What you should do →
Reproduce the entries in full. Exclude all images from the copy.

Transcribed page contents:
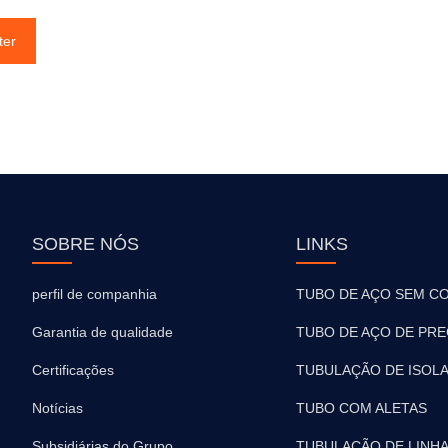
ter
SOBRE NÓS
LINKS
perfil de companhia
TUBO DE AÇO SEM C
Garantia de qualidade
TUBO DE AÇO DE PRE
Certificações
TUBULAÇÃO DE ISOL
Notícias
TUBO COM ALETAS
Subsidiárias do Grupo
TUBULAÇÃO DE LINH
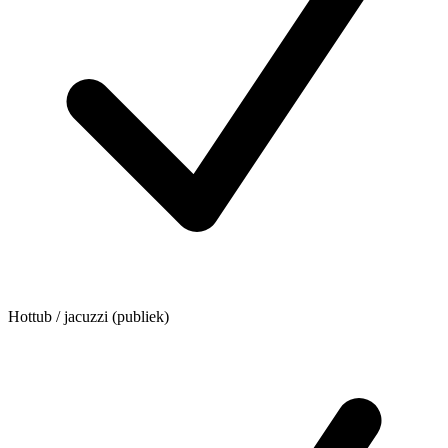
Hottub / jacuzzi (publiek)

Answer to the problem →
ter
SOBRE NÓS
LINKS
perfil de companhia
TUBO DE AÇO SEM C
Garantia de qualidade
TUBO DE AÇO DE PRE
Certificações
TUBULAÇÃO DE ISOL
Notícias
TUBO COM ALETAS
Subsidiárias do Grupo
TUBULAÇÃO DE LINH
Hottub / jacuzzi (publiek)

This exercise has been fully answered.